Lucapa Diamond Company has continued its successful run at auction after securing $US10 million ($14.5 million) for the sale of alluvial diamonds from its Lulo mine in Angola, central Africa.
The run-of-mine diamonds, which totalled 5573 carats in weight (around 11.15 kilograms), achieved an average price of $US1800 a carat.
Several more high-value Lulo diamonds — including a 130-carat type IIa diamond and 45-carat pink — are still being held as inventory by partner Sociedade Mineira Do Lulo (SML), which is operated and 40 per cent-owned by Lucapa.

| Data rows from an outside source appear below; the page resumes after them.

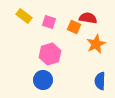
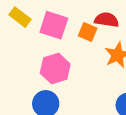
pink square: (49, 22) -> (54, 25), size x1.5

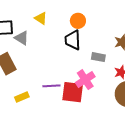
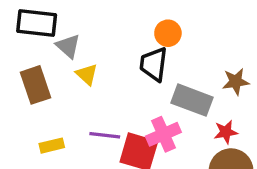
yellow triangle: (41, 18) -> (87, 74), moved
gray rectangle: (98, 57) -> (192, 100), size x1.6

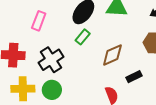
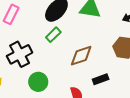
green circle: (52, 90) -> (38, 82), moved

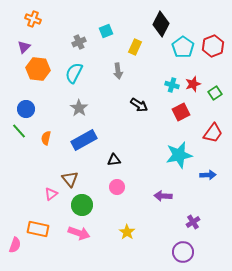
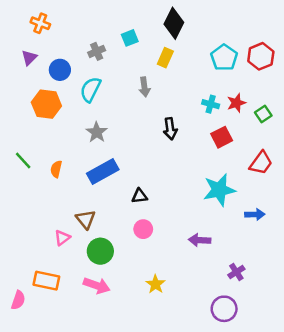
black diamond: (161, 24) -> (174, 23), moved
orange hexagon: (38, 69) -> (46, 104), moved
black arrow: (139, 105) -> (170, 129), turned 48
blue circle: (26, 109) -> (60, 70), moved

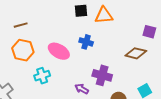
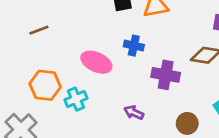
orange hexagon: (23, 50) -> (45, 85), moved
purple cross: (102, 75) -> (166, 75), moved

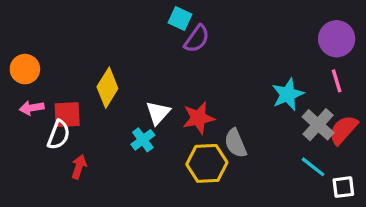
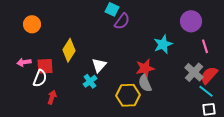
purple circle: (337, 39) -> (191, 21), moved
orange circle: (25, 69) -> (32, 24), moved
cyan star: (288, 94) -> (163, 44), moved
red star: (198, 118) -> (145, 68), moved
cyan line: (313, 167) -> (206, 91), moved

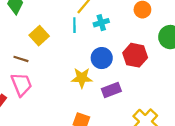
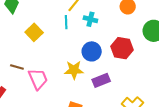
cyan cross: (101, 23) -> (90, 19), turned 32
brown line: (21, 59) -> (17, 67), moved
pink trapezoid: (21, 84) -> (38, 79), moved

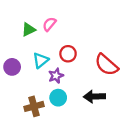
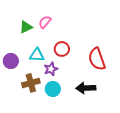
cyan triangle: (41, 60) -> (37, 55), turned 42
red semicircle: (106, 65) -> (97, 59), turned 30
brown cross: (34, 106) -> (31, 83), moved

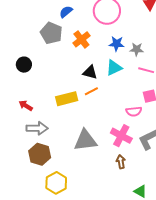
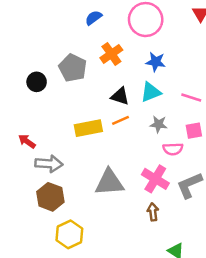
gray pentagon: (51, 33) -> (73, 68), moved
gray star: (137, 49) -> (159, 124), moved
red arrow: (26, 105) -> (27, 141), moved

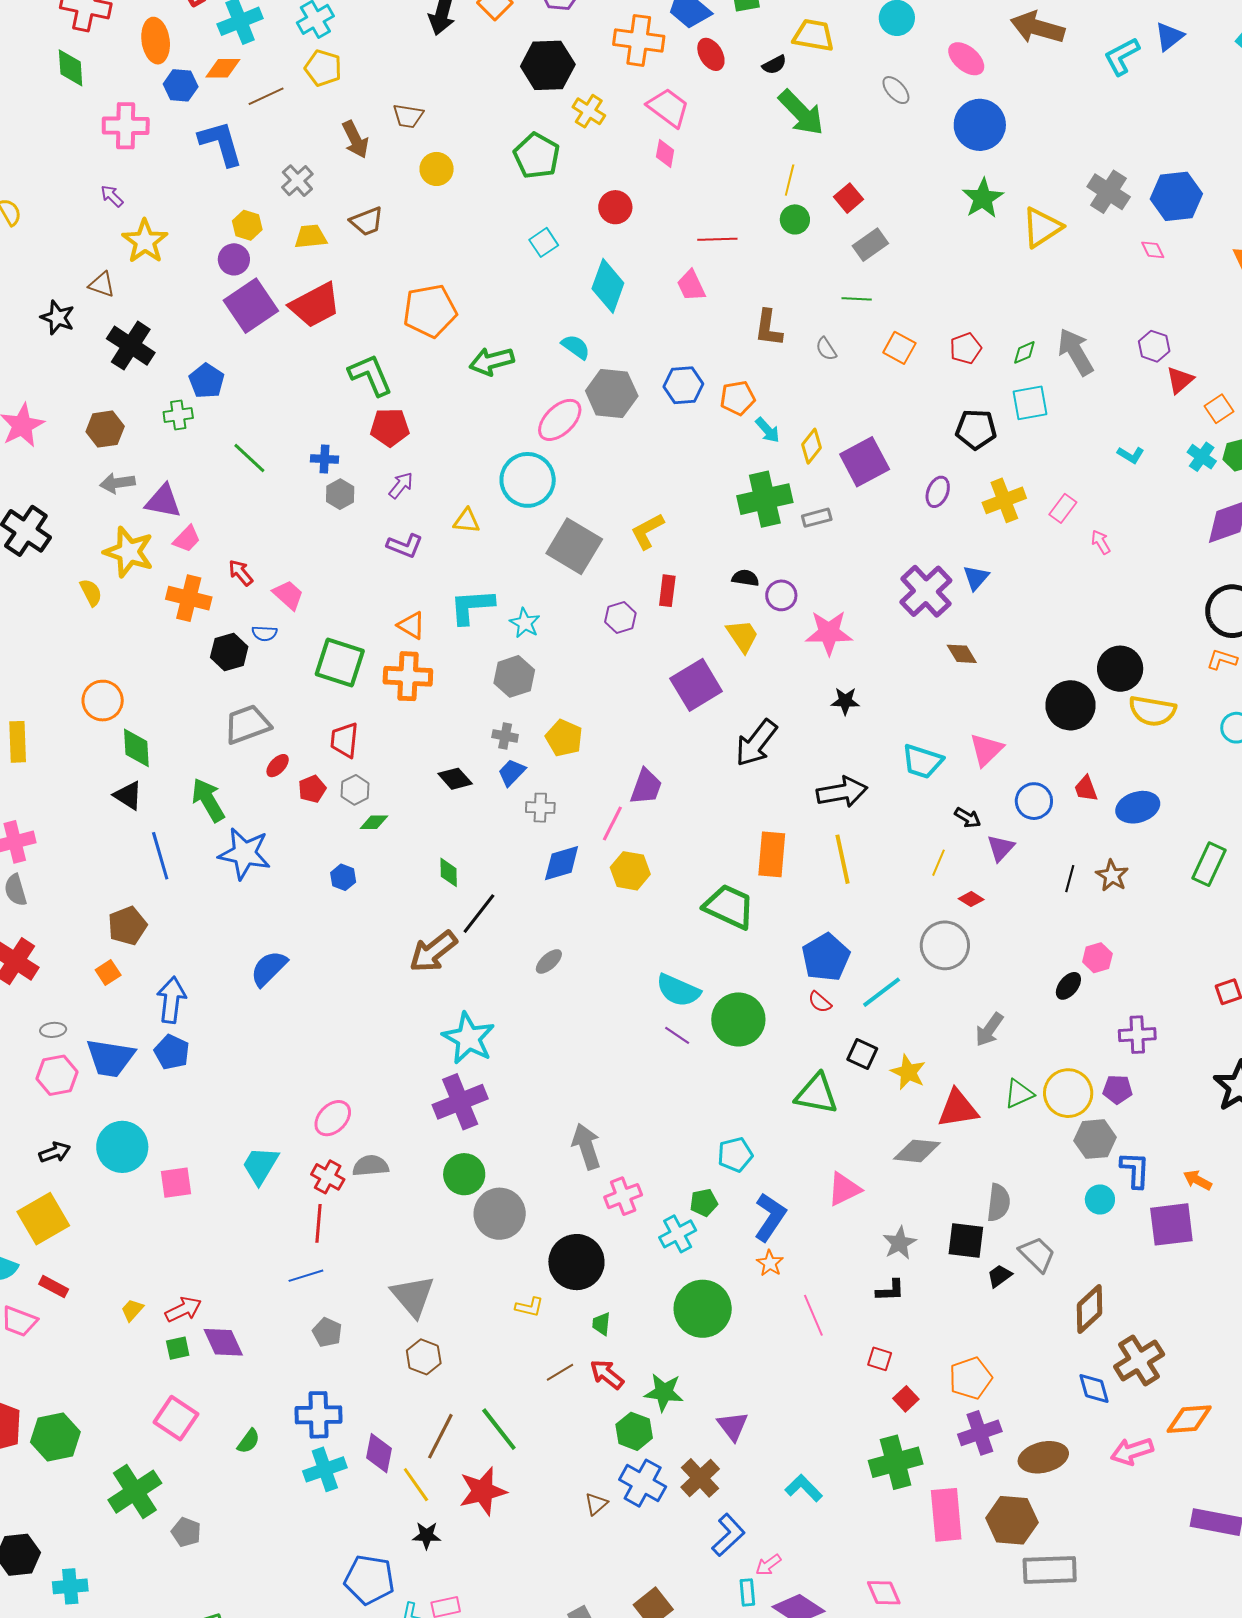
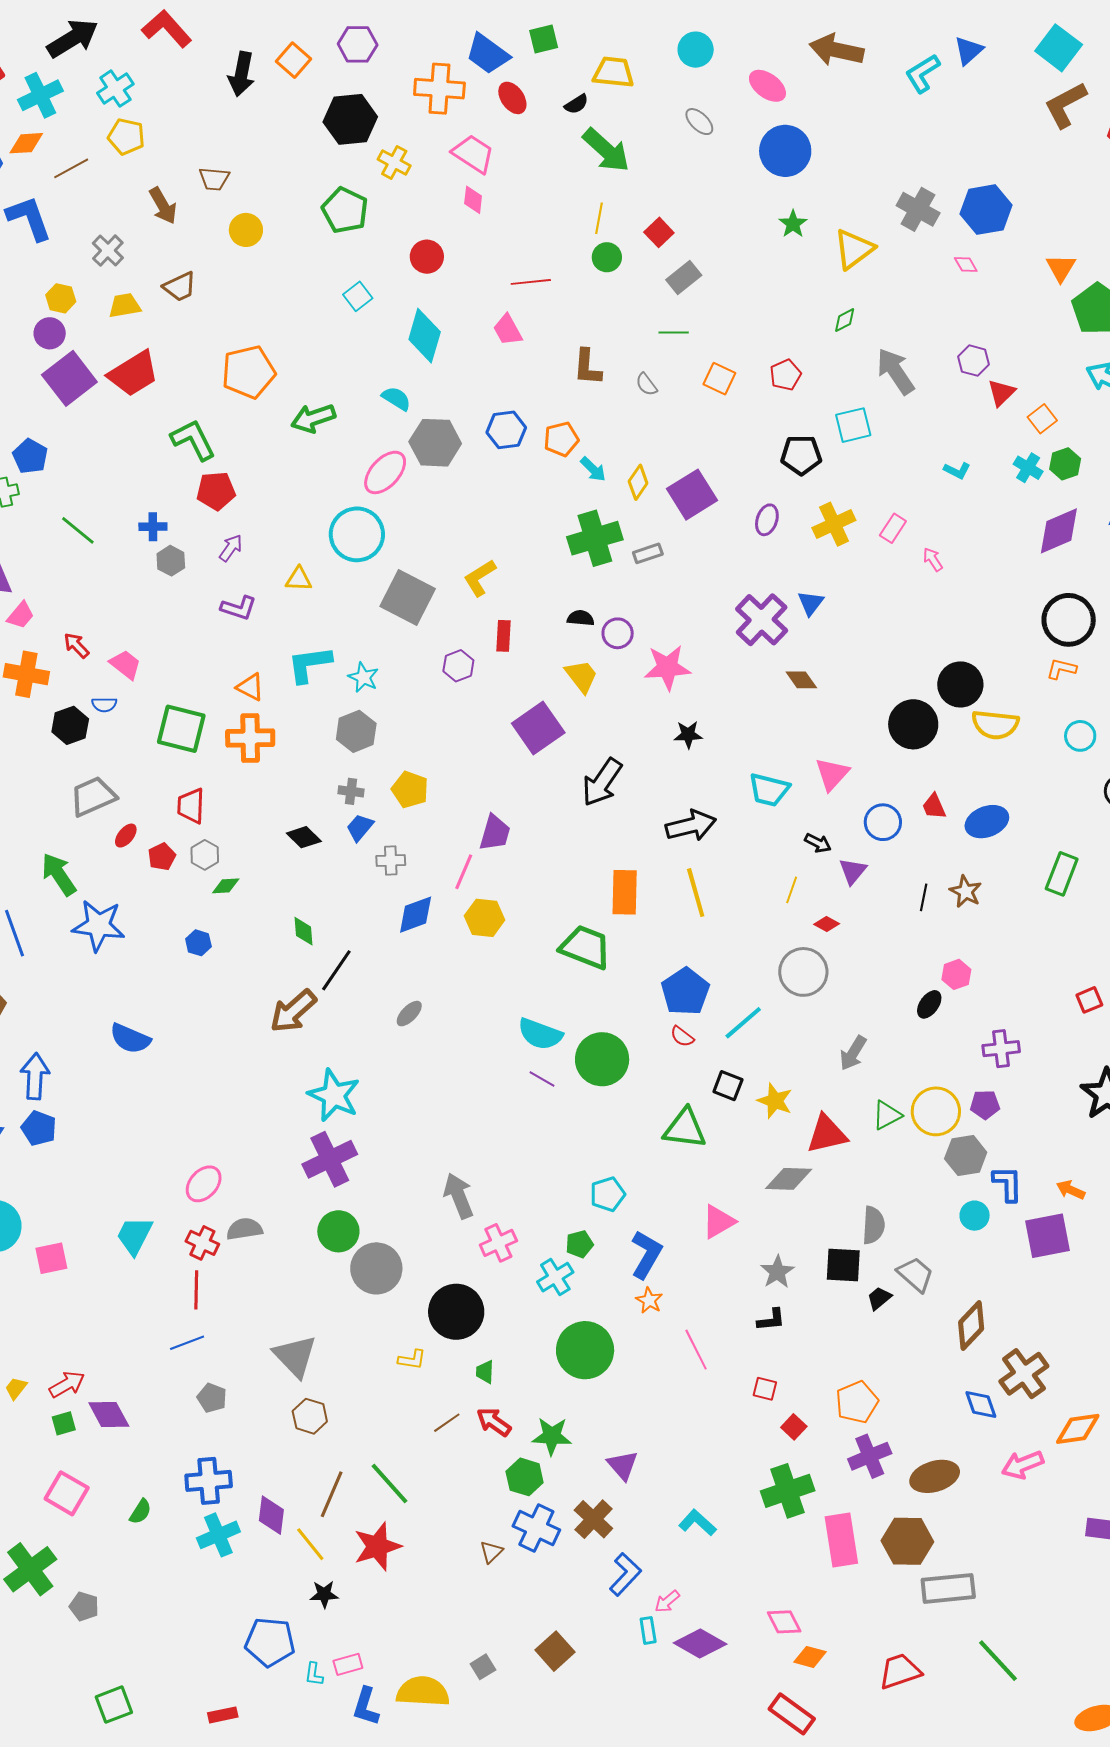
green star: (983, 198) -> (793, 224), size x0.7
green diamond: (1024, 352) -> (845, 320), moved
blue semicircle: (269, 968) -> (130, 1039), turned -108

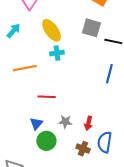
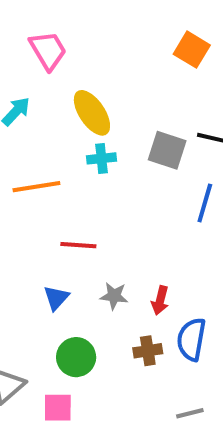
gray square: (91, 28) -> (167, 150), moved
green circle: (46, 141) -> (76, 357), moved
brown cross: (83, 149) -> (148, 351), turned -32

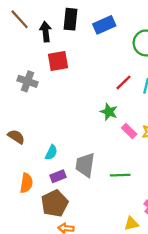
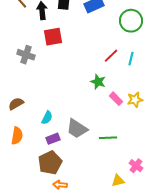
brown semicircle: (16, 137) -> (16, 104), turned -63
gray trapezoid: (85, 165) -> (77, 129), turned -65
orange semicircle: (26, 183) -> (17, 136), moved

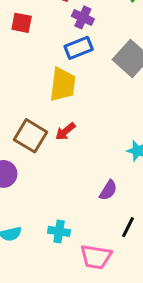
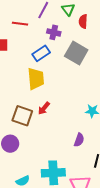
purple cross: (83, 17) -> (54, 32), moved
cyan cross: (59, 231) -> (53, 173), size x1.6

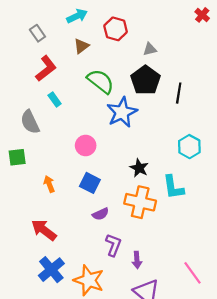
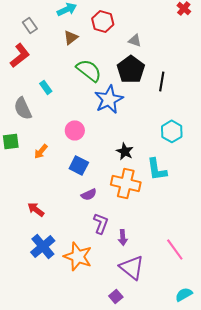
gray triangle: (150, 49) -> (135, 40), turned 32
red L-shape: (46, 68) -> (20, 55), moved
orange arrow: (49, 184) -> (41, 151), moved, turned -119
red arrow: (44, 230) -> (36, 209), size x0.7

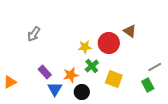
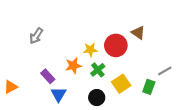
orange star: (71, 75) -> (73, 66), moved
yellow square: (114, 79) -> (121, 84), turned 36
green rectangle: (148, 85) -> (149, 87), moved, turned 48
black circle: (82, 92) -> (97, 98), moved

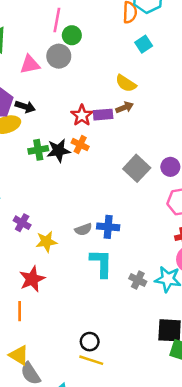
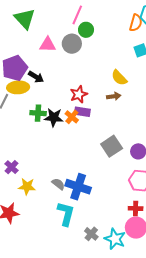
purple rectangle: (103, 115) -> (82, 112), moved
blue cross: (108, 227) -> (78, 187), size x1.4
gray semicircle: (83, 229) -> (58, 184), turned -136

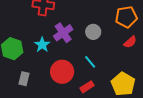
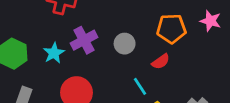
red semicircle: (130, 42) -> (161, 61), moved
cyan line: (90, 62) -> (140, 86), moved

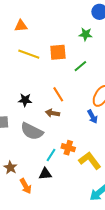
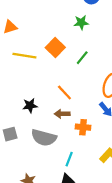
orange square: (58, 52) -> (55, 48), turned -30
orange cross: (68, 148) -> (83, 127), moved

SML plans to expand Lulo’s plant throughput by 50 per cent to around 450,000 bulk cubic metres by 2020. The company upgraded Lulo’s JORC resource in January by 90 per cent to 80,400 in-situ carats at an average price of $US1420 a carat.
It is Western Australia-based Lucapa’s fourth diamond tender in 2019, following two auctions in February and a third in May.
It is also the second tender of the year from the company’s Lulo mine. The first auction, which took place via electronic tender in Luanda, Angola in February, remains the company’s largest sale of the year so far. It secured $US16.7 million for the sale of seven large diamonds at an average price of $US33,530 a carat.
The other two auctions related to the sale of diamonds from Lucapa’s other African mine, the Mothae kimberlite joint venture project between Lucapa (70 per cent) and the Government of the Kingdom of Lesotho in southern Africa (30 per cent).
These sales took place in Antwerp, Belgium in February and May, and raised $5.3 million and $US3.5 million respectively.
Lucapa launched commercial production of Mothae in January this year. The company is also progressing two early-stage exploration projects: Orapa Area F in Botswana and Brooking in Western Australia.